Tee transplants the action to St Jude’s Military Asylum with the inmates taking on the roles of the story, all presumably happening in the mind of John Utterson (a gender swapped role played excellently by Madeleine Jones). As in the novel, Utterson is worried about her best friend, Dr Jekyll (played by indie pop/cabaret star Brendan Maclean), a scientist desperately searching for a way to separate the evil desires from the human psyche. She tries to hold him together as he faces his impending wedding to his fiance Emma (Georgina Hopson, recently seen in Phantom of the Opera) and the withdrawal of his research funding. In a desperate act, he experiments on himself – giving birth to his ID unleashed, Mr Hyde.

Maclean’s Jekyll and Hyde are frustrating beasts. With little delineation between the two it’s hard to grasp the duality of the story. Jekyll is obsessed, stressed and a mess, Hyde is the same with a lack of impulse control. The costuming decision to dress Hyde in a surgeon’s cap and gown seems backwards – surely Jekyll should be the one in a doctor’s garb? Maclean gives the performance 110% and has the vocals to bring it home, but the characterisation is a bit of a misstep. Jekyll is hard to care about so it’s hard to give a damn about his story and the romance plot feels completely forced.

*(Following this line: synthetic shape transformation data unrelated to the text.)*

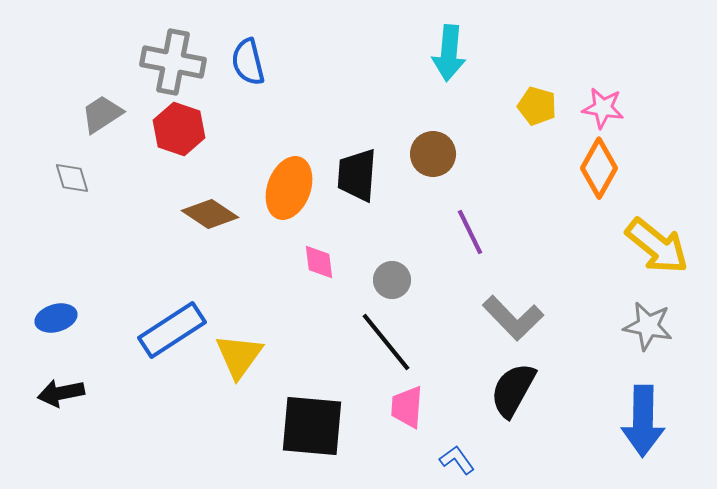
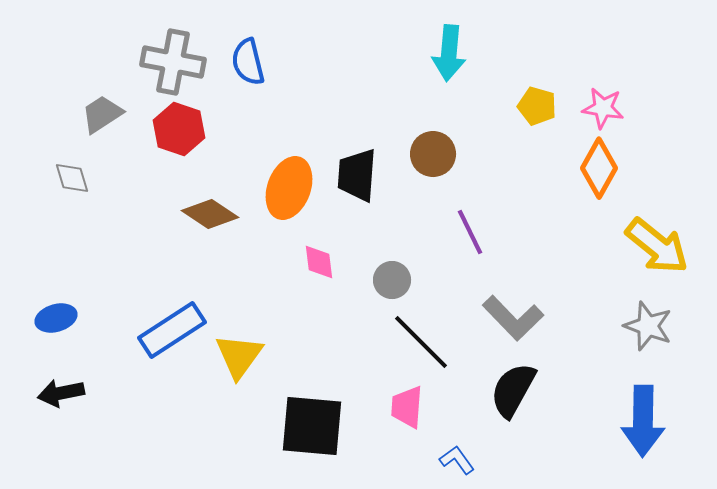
gray star: rotated 9 degrees clockwise
black line: moved 35 px right; rotated 6 degrees counterclockwise
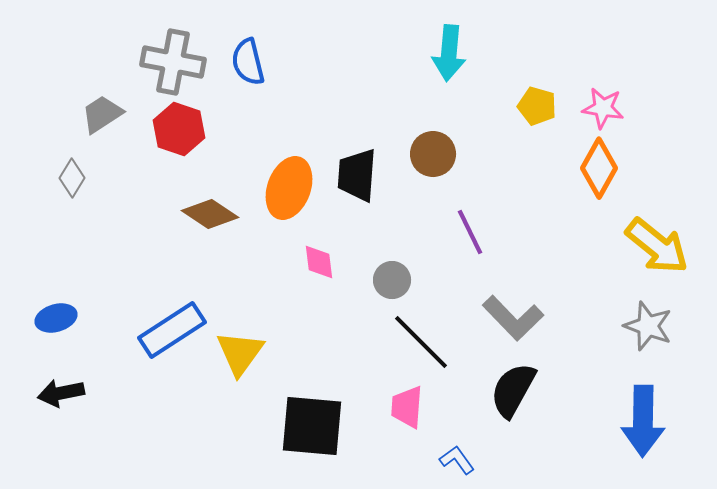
gray diamond: rotated 48 degrees clockwise
yellow triangle: moved 1 px right, 3 px up
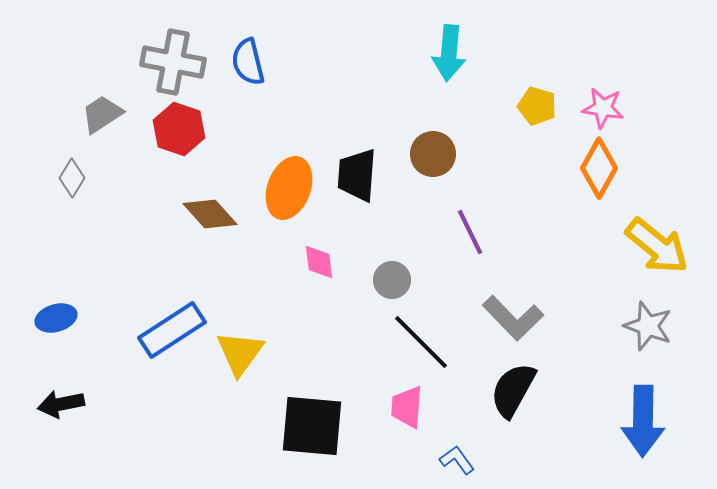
brown diamond: rotated 14 degrees clockwise
black arrow: moved 11 px down
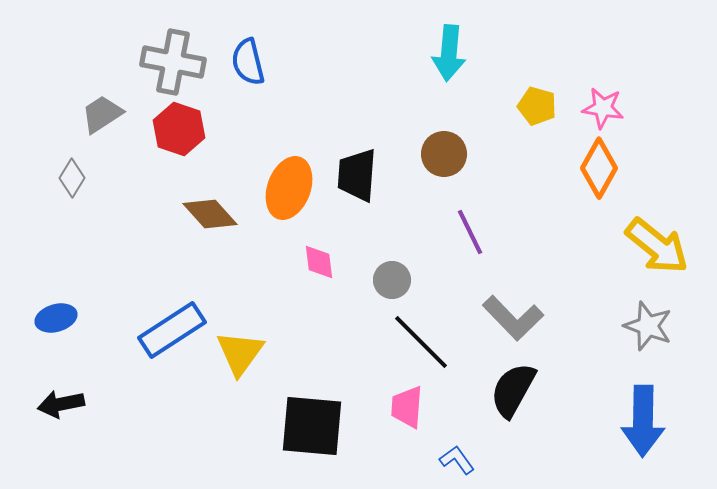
brown circle: moved 11 px right
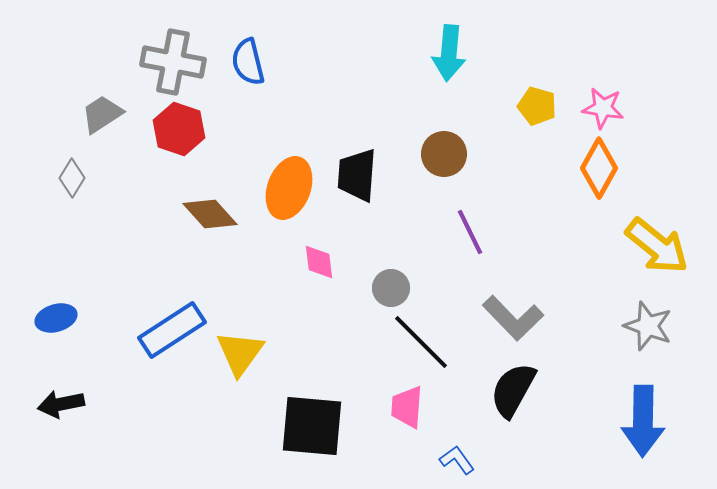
gray circle: moved 1 px left, 8 px down
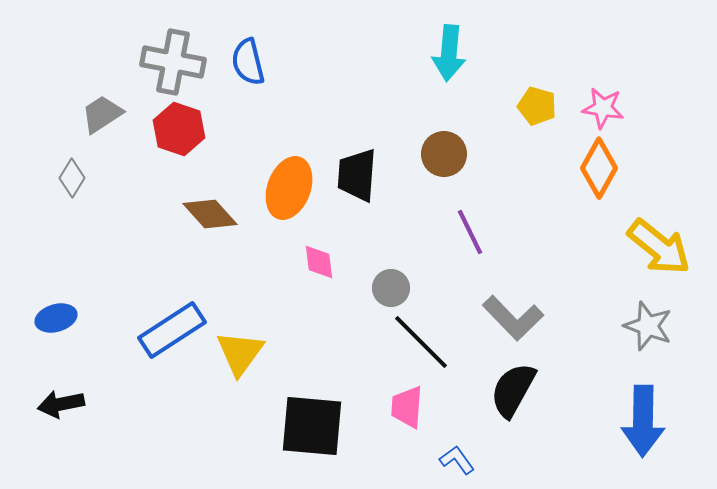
yellow arrow: moved 2 px right, 1 px down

The show is stolen by transgendered performer, Brady Peeti who takes on the role of “hooker with a heart of gold”, Lucy. This is Hayden Tee’s best decision, Peeti’s physicality and voice reinvent Lucy from cardboard romantic foil to the most sympathetic and powerful character in the show. A triumph of casting and vision.

Now the reality is if you’re coming to see Jekyll & Hyde you’re coming for the music, and the show is stuffed full with some excellent torch songs and in the hands of this cast they sound immaculate. Every member of the cast knows how to wring a tune for every ounce of emotion. This whole production sounds amazing. Annoyingly the acting is a real mixed bag. Some cast balance the camp (and the show is outrageously camp) with some kind of grounding, others are simply mugging to the back row, and in the small Hayes Theatre the back row isn’t that far away at all. Madeleine Jones stands out for really getting that balance right.

This production Jekyll & Hyde is a big, frenetic musical theatre experiment which is at least fitting for the core material but much like Dr Jekyll’s alchemy it has tipped over to the dark side the results can be monstrous. Come for the big tunes sung by big voices, and let the rest wash over you. It’s a hot mess, but I’d rather watch a show that shoots for the stars and burns up in orbit, than a boring one that plays it far too safe.